The thing is that "Knowledge" is ambiguous in everyday speech. We misunderstood each other when I initially answered your question: I thought you were speaking about the tried and tired philosophical issue that have been discussed for ages.
The answer in the Philosophical Issue of Knowledge is: "You philosophers are all morons; you are using the same word to mean different things."
Plato has a famous definition of "Knowledge": Justified True Belief. Notice how he has moved the problem of explaining "Knowledge" into the problem of explaining "Justification." (And "True." And "Belief." Neither concepts were actually well explained when Plato was alive and kicking.)
"Knowledge" can also be a synonym for "Skill." Such as knowing how to ride a bicycle. Notice how the grammatical construction "knowing how to ." is different from "knowing to be true." One could argue that they are the same thing, but I think they are not. So we have at least two types of everyday discussed knowledge: Procedural Knowledge (how to do stuff) and Object Knowledge (facts and stuff).
The distinction between the two is obvious when you really taboo it: Procedural knowledge is like a tool. It is a means to an end, an extension of your primitive action set. Having lots of procedural knowledge is a boon in Instrumental Rationality, but most skills are irrelevant to Epistemological Rationality. (Riding a cicycle will only very rarely tell you the secrets of the universe.)
Object Knowledge, or Facts, are thingies in your mental model of how the world works. This mental model is what you use when you want to predict how the world is going to behave in the future, so that you can make plans. (Because you have goals you want to attain.)
Your world model is updated automatically by processes which you do not control. A sufficiently advanced agent might be able to excercise some control, at least at the design level, of it's updating algorithms. In short, you take in sensory data and crunch some numbers and out comes a bayesian-esque update.
So my standing viewpoint is: I don't care what you call it; "knowledge" or "hunch" or "divine inspiration." I care about what your probability distribution over future events is. I don't care what you call it "skills" or "knowledge" or "talent." I care about what sort of planning algorithm you implement.

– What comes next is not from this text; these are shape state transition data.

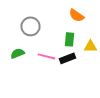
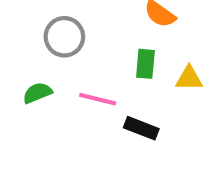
black rectangle: (68, 58) -> (141, 128), moved, turned 42

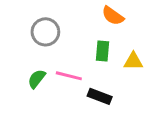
green semicircle: (37, 93) -> (37, 79), moved, turned -30

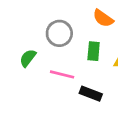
gray circle: (45, 32) -> (59, 33), moved
green semicircle: (37, 79) -> (28, 58), moved

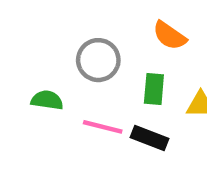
green semicircle: (28, 58) -> (47, 100), turned 60
black rectangle: (91, 94) -> (149, 138), moved

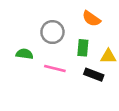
black rectangle: (149, 138) -> (94, 75), moved

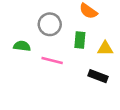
black rectangle: (94, 75) -> (98, 76), moved

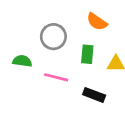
black rectangle: (98, 76) -> (94, 95), moved

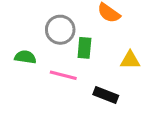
green rectangle: (87, 54) -> (84, 48), moved

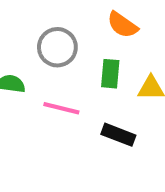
green rectangle: (84, 48) -> (110, 74), moved

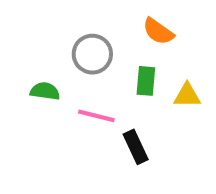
black rectangle: (118, 135) -> (136, 147), moved, turned 44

And on the topic of subjectivity: If I have trained skills or observed evidence different from you, then yes we have subjectively different "knowledge." I for instance know 12 programming languages and intimate facts about my significant other.

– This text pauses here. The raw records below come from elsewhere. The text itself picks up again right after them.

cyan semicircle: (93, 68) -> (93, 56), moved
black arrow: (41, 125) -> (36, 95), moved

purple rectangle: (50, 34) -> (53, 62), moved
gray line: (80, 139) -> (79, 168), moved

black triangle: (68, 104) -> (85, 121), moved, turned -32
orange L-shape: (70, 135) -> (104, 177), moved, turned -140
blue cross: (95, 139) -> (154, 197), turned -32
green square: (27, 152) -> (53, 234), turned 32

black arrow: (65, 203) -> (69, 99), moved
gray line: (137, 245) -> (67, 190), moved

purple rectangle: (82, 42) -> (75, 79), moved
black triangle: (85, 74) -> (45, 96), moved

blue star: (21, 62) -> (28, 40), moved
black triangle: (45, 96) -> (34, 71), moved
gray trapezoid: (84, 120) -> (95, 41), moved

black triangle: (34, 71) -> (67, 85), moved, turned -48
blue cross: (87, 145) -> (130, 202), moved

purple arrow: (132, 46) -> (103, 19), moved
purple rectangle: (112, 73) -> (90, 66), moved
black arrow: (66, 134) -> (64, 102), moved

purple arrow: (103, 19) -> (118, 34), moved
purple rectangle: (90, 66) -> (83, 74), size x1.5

But the thing is that there is only One Correct Way of updating on evidence: Bayes Theorem. If you deviate from that you will have less than optimal predictive power.

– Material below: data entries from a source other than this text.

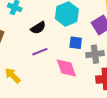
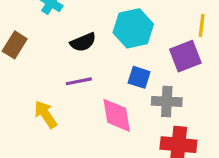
yellow arrow: (13, 75) -> (45, 114), moved

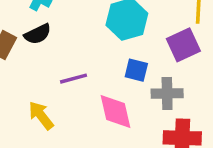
black semicircle: (83, 42) -> (38, 34), moved

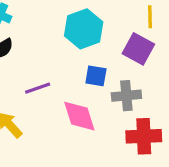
purple square: (183, 45) -> (138, 49), turned -32

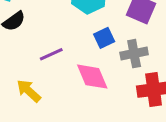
blue square: (96, 76) -> (104, 38), turned -30

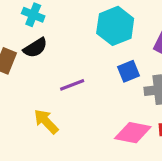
pink diamond: (92, 77) -> (133, 133), moved, turned -60

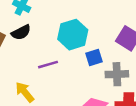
cyan hexagon: (115, 26) -> (73, 35), moved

I really suggest you go and read some of the core sequences to refresh this.
I think the dichotomy between procedural knowledge and object knowledge is overblown, at least in the area of science. Scientific object knowledge is (or at least should be) procedural knowledge: it should enable you to A) predict what will happen in a given situation (e.g. if someone drops a mento into a bottle of diet coke) and B) predict how to set up a situation to achieve a desired result (e.g. produce pure L-glucose).